Goal of the exercise: Search the material and gather each line with "робот" in it.

Data:
== Segment start ==

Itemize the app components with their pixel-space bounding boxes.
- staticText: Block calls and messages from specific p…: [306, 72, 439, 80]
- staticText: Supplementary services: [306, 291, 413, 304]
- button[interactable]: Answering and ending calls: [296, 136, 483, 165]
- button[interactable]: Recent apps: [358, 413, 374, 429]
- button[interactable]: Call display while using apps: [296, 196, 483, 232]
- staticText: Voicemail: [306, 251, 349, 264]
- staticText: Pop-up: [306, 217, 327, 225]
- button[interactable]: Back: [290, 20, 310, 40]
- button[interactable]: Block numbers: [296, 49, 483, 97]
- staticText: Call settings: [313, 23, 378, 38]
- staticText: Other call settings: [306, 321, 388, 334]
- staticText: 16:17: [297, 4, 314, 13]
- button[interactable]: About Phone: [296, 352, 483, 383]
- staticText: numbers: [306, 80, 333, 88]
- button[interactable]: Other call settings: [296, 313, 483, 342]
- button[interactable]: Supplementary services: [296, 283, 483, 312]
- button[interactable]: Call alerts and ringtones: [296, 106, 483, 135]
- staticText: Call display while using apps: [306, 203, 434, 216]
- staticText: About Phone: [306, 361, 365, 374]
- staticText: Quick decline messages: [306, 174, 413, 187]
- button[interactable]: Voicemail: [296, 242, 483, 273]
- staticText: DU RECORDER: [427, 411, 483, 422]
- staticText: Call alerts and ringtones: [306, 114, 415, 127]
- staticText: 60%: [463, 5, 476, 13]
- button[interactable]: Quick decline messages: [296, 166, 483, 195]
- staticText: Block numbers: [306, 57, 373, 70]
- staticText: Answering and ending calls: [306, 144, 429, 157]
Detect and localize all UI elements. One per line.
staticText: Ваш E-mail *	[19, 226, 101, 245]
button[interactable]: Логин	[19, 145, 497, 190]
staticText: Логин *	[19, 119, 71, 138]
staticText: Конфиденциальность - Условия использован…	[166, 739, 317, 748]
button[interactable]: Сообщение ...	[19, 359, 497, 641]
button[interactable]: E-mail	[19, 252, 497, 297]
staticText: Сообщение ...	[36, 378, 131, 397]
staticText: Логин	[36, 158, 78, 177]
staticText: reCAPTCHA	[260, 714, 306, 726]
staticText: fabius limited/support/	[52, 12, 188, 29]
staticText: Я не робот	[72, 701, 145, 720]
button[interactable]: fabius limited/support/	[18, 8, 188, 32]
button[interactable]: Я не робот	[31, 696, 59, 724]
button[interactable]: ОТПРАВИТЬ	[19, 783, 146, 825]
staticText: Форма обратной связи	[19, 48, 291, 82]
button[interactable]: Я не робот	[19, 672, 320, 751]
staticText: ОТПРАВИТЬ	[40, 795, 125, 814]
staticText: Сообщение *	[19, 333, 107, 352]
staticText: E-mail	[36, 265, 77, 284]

== Segment end ==

Task result:
staticText: Я не робот	[72, 701, 145, 720]
button[interactable]: Я не робот	[31, 696, 59, 724]
button[interactable]: Я не робот	[19, 672, 320, 751]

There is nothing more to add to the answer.